EXERCISE INPUTS ->
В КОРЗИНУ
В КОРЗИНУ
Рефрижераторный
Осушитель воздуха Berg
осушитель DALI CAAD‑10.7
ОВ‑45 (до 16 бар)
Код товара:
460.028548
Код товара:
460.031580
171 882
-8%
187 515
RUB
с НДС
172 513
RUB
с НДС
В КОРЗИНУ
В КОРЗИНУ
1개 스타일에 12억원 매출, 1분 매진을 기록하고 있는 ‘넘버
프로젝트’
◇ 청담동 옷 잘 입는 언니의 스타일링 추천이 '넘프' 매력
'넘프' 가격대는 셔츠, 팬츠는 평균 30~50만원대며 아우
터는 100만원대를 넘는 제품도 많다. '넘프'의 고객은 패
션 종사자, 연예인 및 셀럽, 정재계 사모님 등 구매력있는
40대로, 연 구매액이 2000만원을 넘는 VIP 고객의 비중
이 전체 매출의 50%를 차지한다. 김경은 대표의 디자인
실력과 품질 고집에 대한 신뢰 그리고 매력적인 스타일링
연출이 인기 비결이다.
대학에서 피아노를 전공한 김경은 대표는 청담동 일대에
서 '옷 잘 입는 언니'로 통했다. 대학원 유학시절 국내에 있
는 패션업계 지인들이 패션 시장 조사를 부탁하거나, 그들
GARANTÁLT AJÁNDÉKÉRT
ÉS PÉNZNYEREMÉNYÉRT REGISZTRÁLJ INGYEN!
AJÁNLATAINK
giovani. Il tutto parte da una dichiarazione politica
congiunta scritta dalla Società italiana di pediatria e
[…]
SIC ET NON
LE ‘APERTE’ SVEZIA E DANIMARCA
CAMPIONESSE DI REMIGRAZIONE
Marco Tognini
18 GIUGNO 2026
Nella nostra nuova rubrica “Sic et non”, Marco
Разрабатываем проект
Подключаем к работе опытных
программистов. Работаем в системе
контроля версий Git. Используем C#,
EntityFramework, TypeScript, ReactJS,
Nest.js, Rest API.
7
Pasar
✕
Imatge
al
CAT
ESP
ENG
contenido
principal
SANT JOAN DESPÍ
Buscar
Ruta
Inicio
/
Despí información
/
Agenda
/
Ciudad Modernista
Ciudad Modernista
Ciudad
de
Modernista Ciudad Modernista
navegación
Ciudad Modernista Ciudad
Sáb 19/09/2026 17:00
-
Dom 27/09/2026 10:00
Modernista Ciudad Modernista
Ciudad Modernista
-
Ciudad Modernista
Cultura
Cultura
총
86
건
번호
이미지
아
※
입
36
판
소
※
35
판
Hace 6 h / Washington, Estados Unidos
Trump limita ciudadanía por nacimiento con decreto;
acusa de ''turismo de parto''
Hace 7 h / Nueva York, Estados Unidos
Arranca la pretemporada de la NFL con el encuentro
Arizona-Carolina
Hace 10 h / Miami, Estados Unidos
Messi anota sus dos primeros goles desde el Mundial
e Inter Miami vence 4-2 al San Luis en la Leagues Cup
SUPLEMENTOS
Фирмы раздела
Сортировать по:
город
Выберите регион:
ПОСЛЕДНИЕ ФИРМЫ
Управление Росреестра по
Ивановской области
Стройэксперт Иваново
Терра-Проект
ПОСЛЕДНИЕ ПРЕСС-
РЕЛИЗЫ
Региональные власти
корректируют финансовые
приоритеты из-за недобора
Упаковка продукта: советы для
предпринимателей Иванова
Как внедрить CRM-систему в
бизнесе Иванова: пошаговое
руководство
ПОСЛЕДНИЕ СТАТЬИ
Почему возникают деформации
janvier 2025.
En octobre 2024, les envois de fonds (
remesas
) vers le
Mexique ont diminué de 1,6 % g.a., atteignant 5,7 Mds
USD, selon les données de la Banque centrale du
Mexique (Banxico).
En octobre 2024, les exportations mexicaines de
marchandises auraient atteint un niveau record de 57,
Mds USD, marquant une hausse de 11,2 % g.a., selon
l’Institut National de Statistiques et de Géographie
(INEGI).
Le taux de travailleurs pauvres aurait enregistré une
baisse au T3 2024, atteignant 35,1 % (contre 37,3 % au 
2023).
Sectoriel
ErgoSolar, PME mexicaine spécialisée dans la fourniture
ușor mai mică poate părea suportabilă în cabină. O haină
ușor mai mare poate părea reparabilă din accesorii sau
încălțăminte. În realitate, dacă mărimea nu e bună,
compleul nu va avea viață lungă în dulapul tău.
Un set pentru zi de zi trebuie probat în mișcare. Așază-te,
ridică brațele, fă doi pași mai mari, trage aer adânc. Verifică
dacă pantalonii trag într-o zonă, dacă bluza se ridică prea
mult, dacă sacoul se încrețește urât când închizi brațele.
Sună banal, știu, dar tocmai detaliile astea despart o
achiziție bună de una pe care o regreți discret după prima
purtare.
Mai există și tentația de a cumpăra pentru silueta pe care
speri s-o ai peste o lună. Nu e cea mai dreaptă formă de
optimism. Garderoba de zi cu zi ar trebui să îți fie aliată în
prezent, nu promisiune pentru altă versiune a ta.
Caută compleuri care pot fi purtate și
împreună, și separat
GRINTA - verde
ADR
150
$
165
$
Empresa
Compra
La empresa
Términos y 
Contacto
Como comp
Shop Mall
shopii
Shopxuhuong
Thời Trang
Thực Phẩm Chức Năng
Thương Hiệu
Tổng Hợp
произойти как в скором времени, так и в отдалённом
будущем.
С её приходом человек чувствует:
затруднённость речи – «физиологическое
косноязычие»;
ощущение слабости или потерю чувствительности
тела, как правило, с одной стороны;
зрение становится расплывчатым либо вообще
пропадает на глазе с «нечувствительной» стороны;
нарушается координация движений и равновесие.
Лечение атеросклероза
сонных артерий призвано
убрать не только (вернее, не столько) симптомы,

...

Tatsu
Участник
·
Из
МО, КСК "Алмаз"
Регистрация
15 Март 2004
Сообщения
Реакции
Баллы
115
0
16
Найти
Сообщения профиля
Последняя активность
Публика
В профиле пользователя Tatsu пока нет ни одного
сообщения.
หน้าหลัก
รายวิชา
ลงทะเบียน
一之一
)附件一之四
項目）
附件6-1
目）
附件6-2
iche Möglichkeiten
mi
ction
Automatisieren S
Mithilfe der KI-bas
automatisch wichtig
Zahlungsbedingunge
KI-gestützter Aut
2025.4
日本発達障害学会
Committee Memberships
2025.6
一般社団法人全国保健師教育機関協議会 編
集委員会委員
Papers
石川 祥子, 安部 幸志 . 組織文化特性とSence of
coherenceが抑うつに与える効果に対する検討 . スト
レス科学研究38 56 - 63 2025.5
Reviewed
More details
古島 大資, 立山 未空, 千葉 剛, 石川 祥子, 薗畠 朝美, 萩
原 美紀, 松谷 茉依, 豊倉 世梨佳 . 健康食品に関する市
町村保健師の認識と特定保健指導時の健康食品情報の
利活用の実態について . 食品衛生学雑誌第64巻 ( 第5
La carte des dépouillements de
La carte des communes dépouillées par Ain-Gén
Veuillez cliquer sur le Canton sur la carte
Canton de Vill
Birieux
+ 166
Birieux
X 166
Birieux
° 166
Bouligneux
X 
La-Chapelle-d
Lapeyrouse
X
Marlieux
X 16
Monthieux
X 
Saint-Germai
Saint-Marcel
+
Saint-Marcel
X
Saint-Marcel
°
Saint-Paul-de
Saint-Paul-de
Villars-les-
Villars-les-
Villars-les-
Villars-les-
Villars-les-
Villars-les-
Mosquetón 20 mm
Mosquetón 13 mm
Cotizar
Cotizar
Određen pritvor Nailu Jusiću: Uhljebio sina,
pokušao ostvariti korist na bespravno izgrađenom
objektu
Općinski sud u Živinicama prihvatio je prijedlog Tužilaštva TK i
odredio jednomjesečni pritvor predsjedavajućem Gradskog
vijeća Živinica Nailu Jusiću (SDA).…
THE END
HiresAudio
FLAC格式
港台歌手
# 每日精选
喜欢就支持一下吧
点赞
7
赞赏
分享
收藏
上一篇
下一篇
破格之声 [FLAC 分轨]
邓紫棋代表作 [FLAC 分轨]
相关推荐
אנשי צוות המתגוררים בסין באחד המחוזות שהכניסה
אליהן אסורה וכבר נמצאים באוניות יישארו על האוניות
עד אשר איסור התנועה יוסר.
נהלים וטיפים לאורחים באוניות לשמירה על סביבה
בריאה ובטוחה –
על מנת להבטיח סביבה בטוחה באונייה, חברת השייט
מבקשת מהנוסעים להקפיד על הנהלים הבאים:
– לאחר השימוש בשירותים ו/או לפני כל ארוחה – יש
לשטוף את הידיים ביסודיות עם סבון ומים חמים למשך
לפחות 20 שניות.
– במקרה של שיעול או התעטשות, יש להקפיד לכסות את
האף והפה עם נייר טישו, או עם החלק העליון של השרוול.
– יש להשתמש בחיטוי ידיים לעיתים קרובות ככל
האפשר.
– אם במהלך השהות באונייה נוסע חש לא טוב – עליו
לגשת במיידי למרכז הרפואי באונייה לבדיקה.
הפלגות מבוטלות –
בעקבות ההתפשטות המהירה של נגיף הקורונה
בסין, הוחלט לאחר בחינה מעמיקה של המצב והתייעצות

...

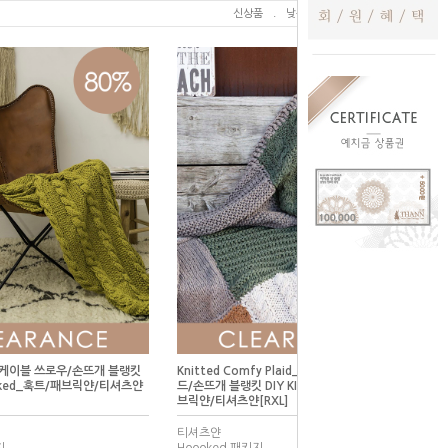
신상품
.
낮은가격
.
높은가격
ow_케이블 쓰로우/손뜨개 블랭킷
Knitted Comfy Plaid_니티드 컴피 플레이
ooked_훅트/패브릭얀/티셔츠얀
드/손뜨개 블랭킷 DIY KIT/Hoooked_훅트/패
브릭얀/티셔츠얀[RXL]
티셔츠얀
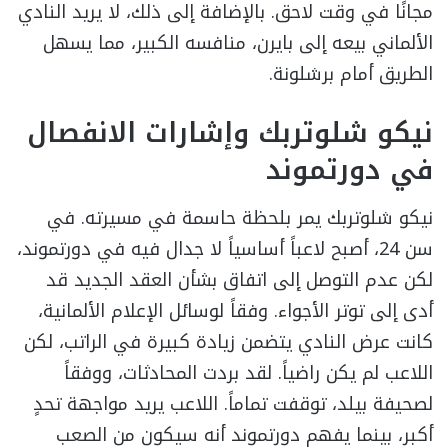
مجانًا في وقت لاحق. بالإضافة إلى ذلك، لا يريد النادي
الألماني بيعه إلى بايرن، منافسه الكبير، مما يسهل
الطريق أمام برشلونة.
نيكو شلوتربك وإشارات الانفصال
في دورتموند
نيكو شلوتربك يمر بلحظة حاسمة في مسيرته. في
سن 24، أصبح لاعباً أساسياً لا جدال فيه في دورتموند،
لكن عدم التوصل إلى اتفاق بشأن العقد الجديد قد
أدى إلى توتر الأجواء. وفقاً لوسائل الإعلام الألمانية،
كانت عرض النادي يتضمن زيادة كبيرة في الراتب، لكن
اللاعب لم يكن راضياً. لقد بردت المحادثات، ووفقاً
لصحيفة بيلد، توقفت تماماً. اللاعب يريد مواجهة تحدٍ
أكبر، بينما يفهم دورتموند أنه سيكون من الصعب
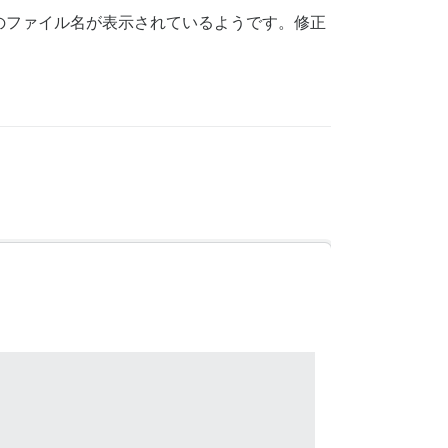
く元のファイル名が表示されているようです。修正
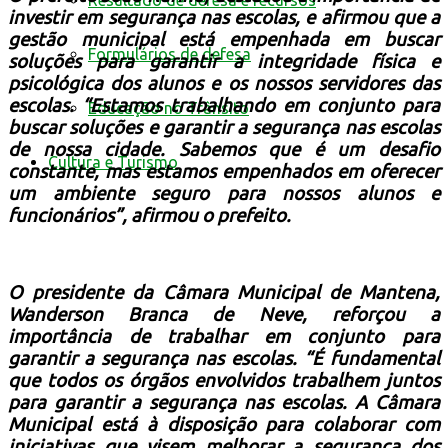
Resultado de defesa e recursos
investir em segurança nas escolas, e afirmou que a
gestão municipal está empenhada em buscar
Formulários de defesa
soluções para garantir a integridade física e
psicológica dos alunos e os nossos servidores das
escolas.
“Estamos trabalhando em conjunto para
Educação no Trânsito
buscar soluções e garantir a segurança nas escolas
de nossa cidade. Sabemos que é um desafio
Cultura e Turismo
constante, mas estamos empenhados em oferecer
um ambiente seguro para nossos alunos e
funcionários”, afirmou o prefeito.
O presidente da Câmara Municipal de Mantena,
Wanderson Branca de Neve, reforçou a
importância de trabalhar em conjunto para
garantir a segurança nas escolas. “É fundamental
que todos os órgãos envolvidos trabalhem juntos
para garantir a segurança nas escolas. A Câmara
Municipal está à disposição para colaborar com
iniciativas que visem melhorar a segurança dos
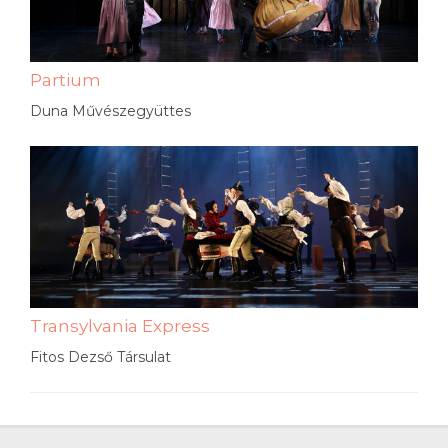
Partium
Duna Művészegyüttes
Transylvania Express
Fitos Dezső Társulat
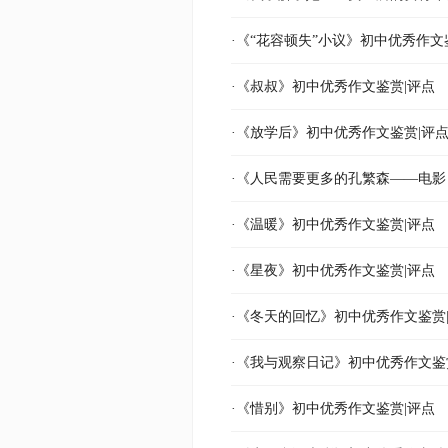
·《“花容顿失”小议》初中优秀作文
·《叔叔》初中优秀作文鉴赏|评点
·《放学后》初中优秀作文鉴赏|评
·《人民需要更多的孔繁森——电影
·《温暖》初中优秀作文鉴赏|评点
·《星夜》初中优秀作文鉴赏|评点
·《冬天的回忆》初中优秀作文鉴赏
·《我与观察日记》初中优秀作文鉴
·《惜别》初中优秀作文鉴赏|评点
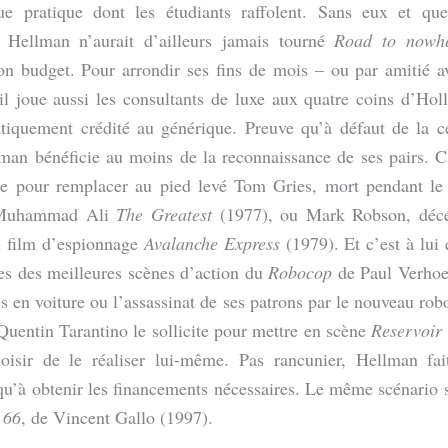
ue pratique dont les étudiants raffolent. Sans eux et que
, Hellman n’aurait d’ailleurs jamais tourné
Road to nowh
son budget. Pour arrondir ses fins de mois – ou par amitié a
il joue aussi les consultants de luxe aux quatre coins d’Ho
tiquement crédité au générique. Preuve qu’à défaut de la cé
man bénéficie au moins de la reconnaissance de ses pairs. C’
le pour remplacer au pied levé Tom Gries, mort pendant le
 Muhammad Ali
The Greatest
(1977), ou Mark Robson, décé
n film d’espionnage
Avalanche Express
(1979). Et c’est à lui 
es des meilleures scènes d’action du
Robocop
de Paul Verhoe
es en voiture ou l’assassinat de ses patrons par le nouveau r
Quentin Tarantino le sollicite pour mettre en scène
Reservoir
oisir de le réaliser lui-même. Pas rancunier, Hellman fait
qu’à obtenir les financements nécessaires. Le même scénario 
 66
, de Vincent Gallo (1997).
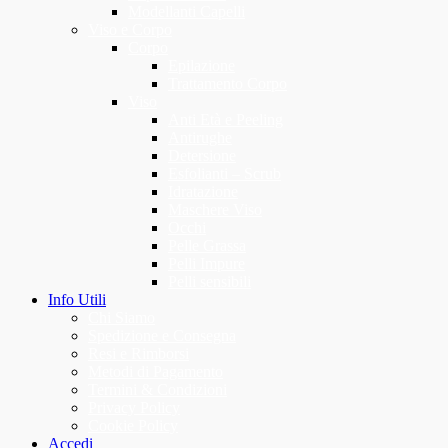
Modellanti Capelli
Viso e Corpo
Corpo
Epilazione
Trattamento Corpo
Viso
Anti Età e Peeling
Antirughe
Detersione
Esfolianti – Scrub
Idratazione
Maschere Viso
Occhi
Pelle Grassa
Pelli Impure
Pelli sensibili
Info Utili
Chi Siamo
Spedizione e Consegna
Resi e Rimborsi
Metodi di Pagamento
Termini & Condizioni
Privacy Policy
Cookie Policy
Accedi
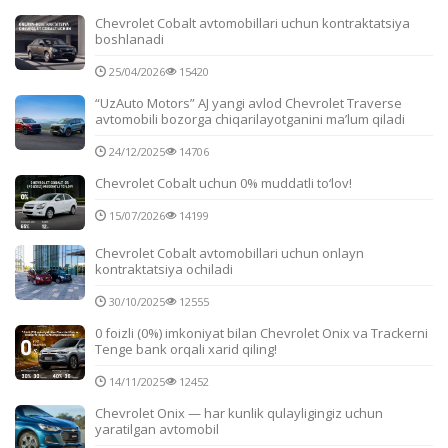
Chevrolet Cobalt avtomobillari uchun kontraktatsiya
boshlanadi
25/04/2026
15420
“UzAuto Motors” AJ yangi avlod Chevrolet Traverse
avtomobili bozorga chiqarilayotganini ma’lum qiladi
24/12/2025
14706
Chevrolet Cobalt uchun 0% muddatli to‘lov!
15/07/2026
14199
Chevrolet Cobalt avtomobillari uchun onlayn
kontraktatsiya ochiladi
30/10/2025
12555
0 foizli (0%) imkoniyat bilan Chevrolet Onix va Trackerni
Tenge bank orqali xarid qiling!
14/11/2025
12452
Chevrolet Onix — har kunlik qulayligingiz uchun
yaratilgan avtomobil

THE PROBLEM ->
Take from the material above the lines running from the one with "произойти как в" through the one with "Лечение атеросклероза", and repeat them exactly, with nothing else.

SOLVED EXERCISE ->
произойти как в скором времени, так и в отдалённом
будущем.
С её приходом человек чувствует:
затруднённость речи – «физиологическое
косноязычие»;
ощущение слабости или потерю чувствительности
тела, как правило, с одной стороны;
зрение становится расплывчатым либо вообще
пропадает на глазе с «нечувствительной» стороны;
нарушается координация движений и равновесие.
Лечение атеросклероза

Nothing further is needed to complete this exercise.